Distributed Aggregation Protocol (DAP) Primer

Table of Contents

In last post we covered, Privacy Preserving Measurement (PPM) and discussed how Distributed Aggregation Protocol (DAP) works. Today, we’ll explore how to implement a simplified version of the DAP using Python with Prio3 as our Verifiable Distributed Aggregation Function (VDAF). This implementation will support multiple clients, demonstrating how DAP can aggregate data from multiple sources while maintaining privacy. Let’s dive in!

Implementing the Finite Field

First we will sets up a simple Finite Field (FF), which is crucial for the cryptographic operations in Prio3. A Finite Field is a set that provides a way to perform arithmetic operations with guaranteed properties that are useful for cryptographic protocols. In Prio3, Finite Fields are used for secret sharing and for the underlying zero-knowledge proofs. Prio3 is suitable for a wide variety of aggregation functions, including sum, mean, standard deviation, estimation of quantiles, and linear regression.

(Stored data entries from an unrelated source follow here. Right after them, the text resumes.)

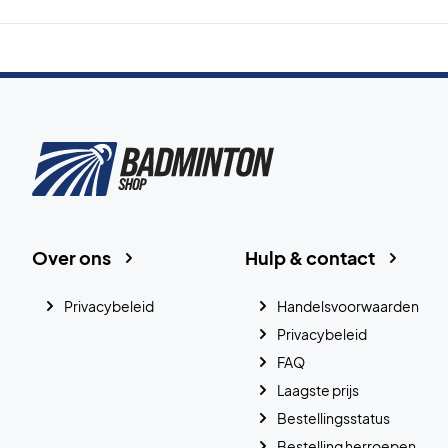
Over ons
Hulp & contact
Privacybeleid
Handelsvoorwaarden
Privacybeleid
FAQ
Laagste prijs
Bestellingsstatus
Bestelling herroepen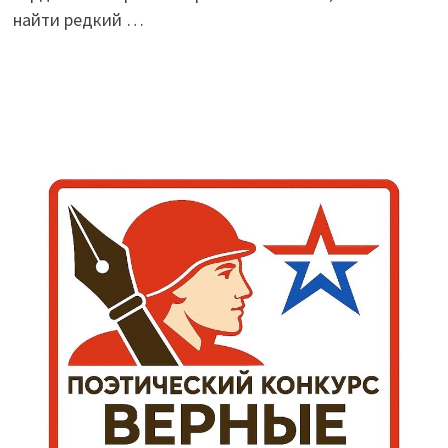
найти редкий …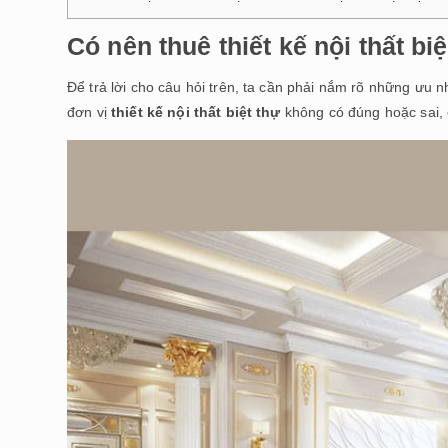
Có nên thuê thiết kế nội thất bi
Để trả lời cho câu hỏi trên, ta cần phải nắm rõ những ưu nh
đơn vị
thiết kế nội thất biệt thự
không có đúng hoặc sai, 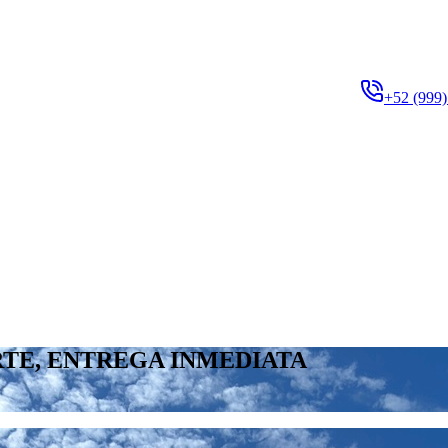
+52 (999)
TE, ENTREGA INMEDIATA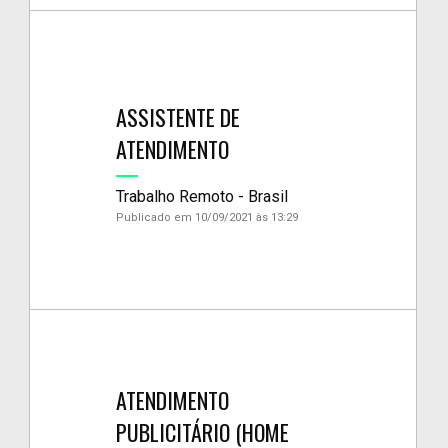
ASSISTENTE DE
ATENDIMENTO
Trabalho Remoto - Brasil
Publicado em 10/09/2021 às 13:29
ATENDIMENTO
PUBLICITÁRIO (HOME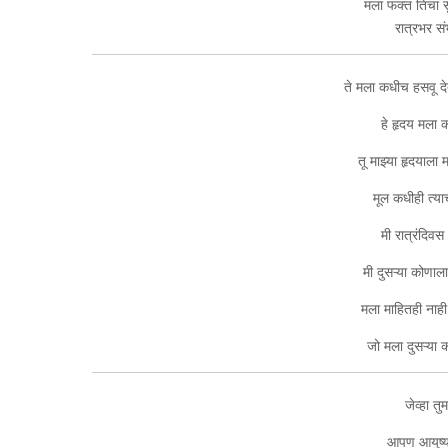
मला फक्त तिचा सु
रात्रभर सं
ते मला कधीच हसवू दे
हे हृदय मला क
तू माझ्या हृदयाला
मूल कधीही त्य
मी रात्रंदि
मी दुसऱ्या कोणाला
मला माहितही नाही
जो मला दुसऱ्या 
जेव्हा त
आपण आयुष्य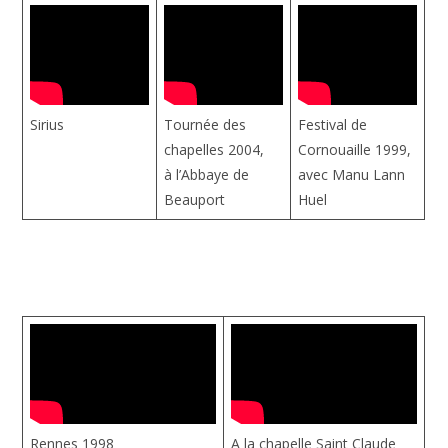
Sirius
Tournée des
Festival de
chapelles 2004,
Cornouaille 1999,
à l’Abbaye de
avec Manu Lann
Beauport
Huel
Rennes 1998
A la chapelle Saint Claude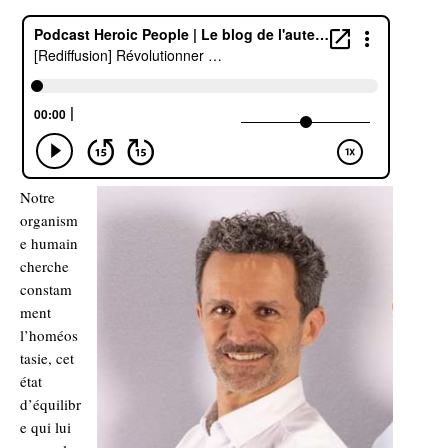
Notre
organism
e humain
cherche
constam
ment
l’homéos
tasie, cet
état
d’équilibr
e qui lui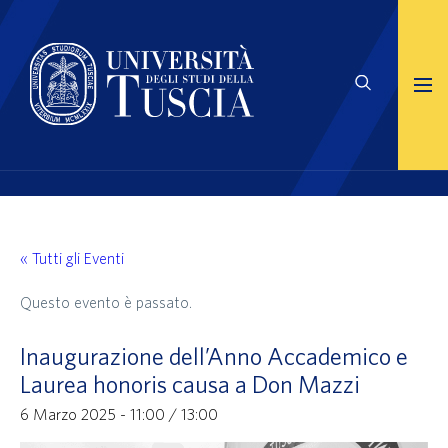
« Tutti gli Eventi
Questo evento è passato.
Inaugurazione dell’Anno Accademico e
Laurea honoris causa a Don Mazzi
6 Marzo 2025 - 11:00
/
13:00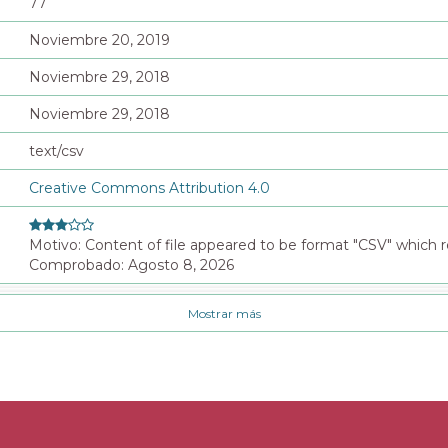
77
Noviembre 20, 2019
Noviembre 29, 2018
Noviembre 29, 2018
text/csv
Creative Commons Attribution 4.0
Motivo: Content of file appeared to be format "CSV" which r
Comprobado: Agosto 8, 2026
Mostrar más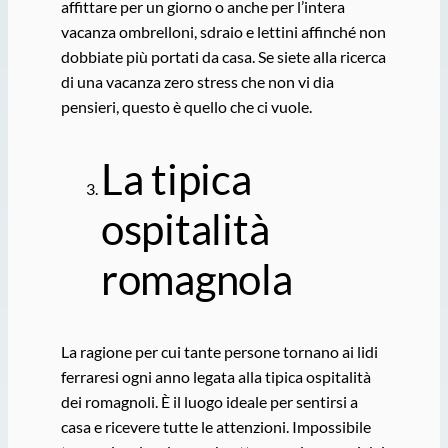
affittare per un giorno o anche per l’intera
vacanza ombrelloni, sdraio e lettini affinché non
dobbiate più portati da casa. Se siete alla ricerca
di una vacanza zero stress che non vi dia
pensieri, questo è quello che ci vuole.
La tipica
ospitalità
romagnola
La ragione per cui tante persone tornano ai lidi
ferraresi ogni anno legata alla tipica ospitalità
dei romagnoli. È il luogo ideale per sentirsi a
casa e ricevere tutte le attenzioni. Impossibile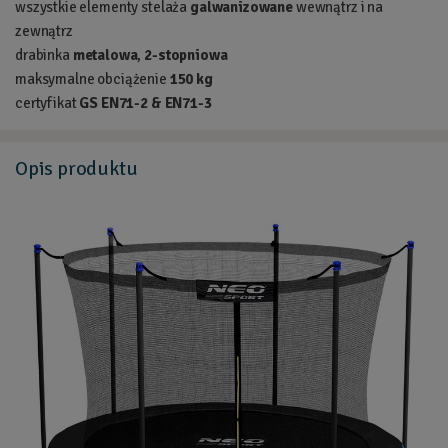
wszystkie elementy stelaża
galwanizowane
wewnątrz i na
zewnątrz
drabinka
metalowa
,
2-stopniowa
maksymalne obciążenie
150 kg
certyfikat
GS EN71-2 & EN71-3
Opis
produktu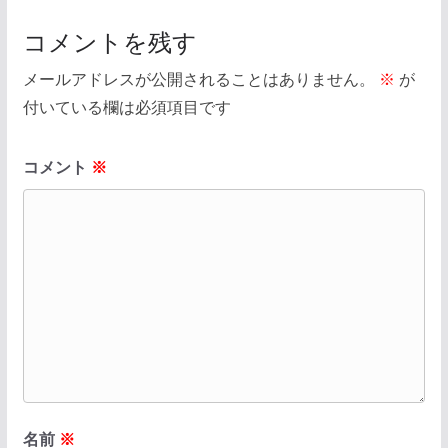
コメントを残す
メールアドレスが公開されることはありません。
※
が
付いている欄は必須項目です
コメント
※
名前
※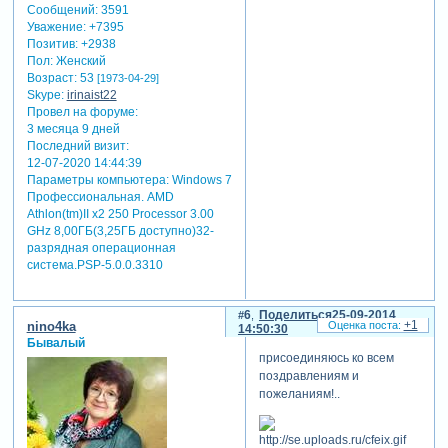
Сообщений:
3591
Уважение:
+7395
Позитив:
+2938
Пол:
Женский
Возраст:
53
[1973-04-29]
Skype:
irinaist22
Провел на форуме:
3 месяца 9 дней
Последний визит:
12-07-2020 14:44:39
Параметры компьютера:
Windows 7
Профессиональная. AMD
Athlon(tm)II x2 250 Processor 3.00
GHz 8,00ГБ(3,25ГБ доступно)32-
разрядная операционная
система.PSP-5.0.0.3310
6
Поделиться
25-09-2014
+1
nino4ka
14:50:30
Бывалый
присоединяюсь ко всем
поздравлениям и
пожеланиям!..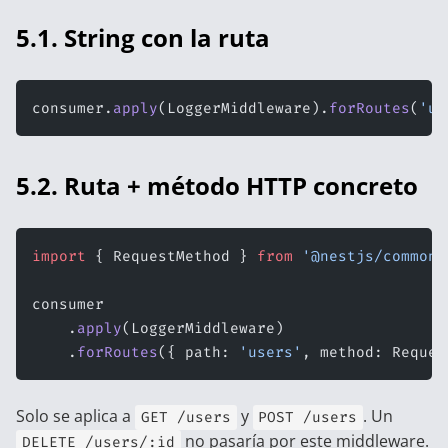
5.1. String con la ruta
consumer.
apply
(LoggerMiddleware).
forRoutes
(
'us
5.2. Ruta + método HTTP concreto
import
 { RequestMethod } 
from
 '@nestjs/common'
consumer
    .
apply
(LoggerMiddleware)
    .
forRoutes
({ path: 
'users'
, method: Reques
Solo se aplica a
y
. Un
GET /users
POST /users
no pasaría por este middleware.
DELETE /users/:id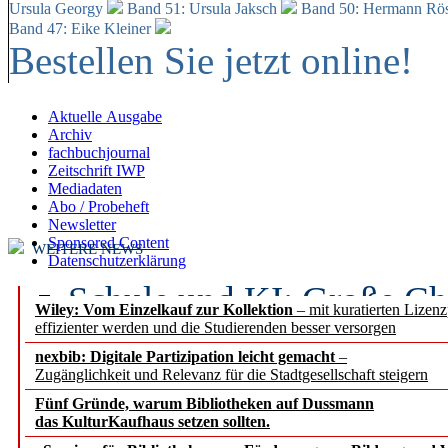
Ursula Georgy
Band 51: Ursula Jaksch
Band 50:
Hermann Rös
Band 47: Eike Kleiner
Bestellen Sie jetzt online!
Aktuelle Ausgabe
Archiv
fachbuchjournal
Zeitschrift IWP
Mediadaten
Abo / Probeheft
Newsletter
Sponsored Content
WEITERE NEWS
Datenschutzerklärung
Schule und KI: Große Ch
Wiley: Vom Einzelkauf zur Kollektion
– mit kuratierten Lizen
effizienter werden und die Studierenden besser versorgen
Voraussetzungen
nexbib: Digitale Partizipation leicht gemacht
–
Zugänglichkeit und Relevanz für die Stadtgesellschaft steigern
Erfolgreiches erstes Hal
Fünf Gründe, warum Bibliotheken auf Dussmann
Segment Research – Ausb
das KulturKaufhaus setzen sollten.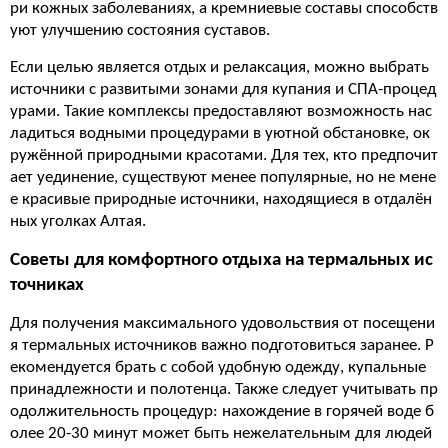
ри кожных заболеваниях, а кремниевые составы способств
уют улучшению состояния суставов.
Если целью является отдых и релаксация, можно выбрать
источники с развитыми зонами для купания и СПА-процед
урами. Такие комплексы предоставляют возможность нас
ладиться водными процедурами в уютной обстановке, ок
ружённой природными красотами. Для тех, кто предпочит
ает уединение, существуют менее популярные, но не мене
е красивые природные источники, находящиеся в отдалён
ных уголках Алтая.
Советы для комфортного отдыха на термальных ис
точниках
Для получения максимального удовольствия от посещени
я термальных источников важно подготовиться заранее. Р
екомендуется брать с собой удобную одежду, купальные
принадлежности и полотенца. Также следует учитывать пр
одолжительность процедур: нахождение в горячей воде б
олее 20-30 минут может быть нежелательным для людей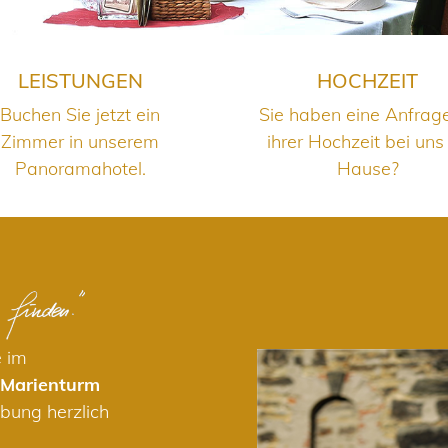
LEISTUNGEN
HOCHZEIT
Buchen Sie jetzt ein
Sie haben eine Anfrag
Zimmer in unserem
ihrer Hochzeit bei uns
Panoramahotel.
Hause?
e im
 Marienturm
bung herzlich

Here we setup addition, multiplication, subtraction, and division operations on top of Finite Field. Initialisation requires a prime number p. We’re using largest 32-bit prime (4294967291), larger the prime better the security.

import random

class FiniteField:
    def __init__(self, p):
        if not self._is_prime(p):
            raise ValueError("p must be prime")
        self.p = p
    
    def add(self, a, b):
        return (a + b) % self.p
    
    def sub(self, a, b):
        return (a - b) % self.p
    
    def mul(self, a, b):
        return (a * b) % self.p
    
    def div(self, a, b):
        if b == 0:
            raise ZeroDivisionError("Cannot divide by zero in the field")
        # Use Fermat's little theorem to compute the multiplicative inverse
        return self.mul(a, pow(b, self.p - 2, self.p))
    
    def _is_prime(self, n):
        if n < 2:
            return False
        for i in range(2, int(n ** 0.5) + 1):
            if n % i == 0:
                return False
        return True

# Use a larger prime for better security
# This is the largest 32-bit prime
FIELD = FiniteField(4294967291)

# Example usage:
a = random.randint(0, FIELD.p - 1)
b = random.randint(0, FIELD.p - 1)

print(f"a = {a}, b = {b}")
print(f"a + b = {FIELD.add(a, b)}")
print(f"a - b = {FIELD.sub(a, b)}")
print(f"a * b = {FIELD.mul(a, b)}")
print(f"a / b = {FIELD.div(a, b)}")
DAP Roles - Clients generate the original measurement data, Aggregators participate in multi-party aggregation, and Collector receives the final aggregated, privacy-preserving results.
DAP Roles - Clients generate the original measurement data, Aggregators participate in multi-party aggregation, and Collector receives the final aggregated, privacy-preserving results.

Implementing Prio3

This is a simplified implementation of Prio3 which requires a FF for initialisation. We define 4 methods: shard, prepare, aggregate, and unshard.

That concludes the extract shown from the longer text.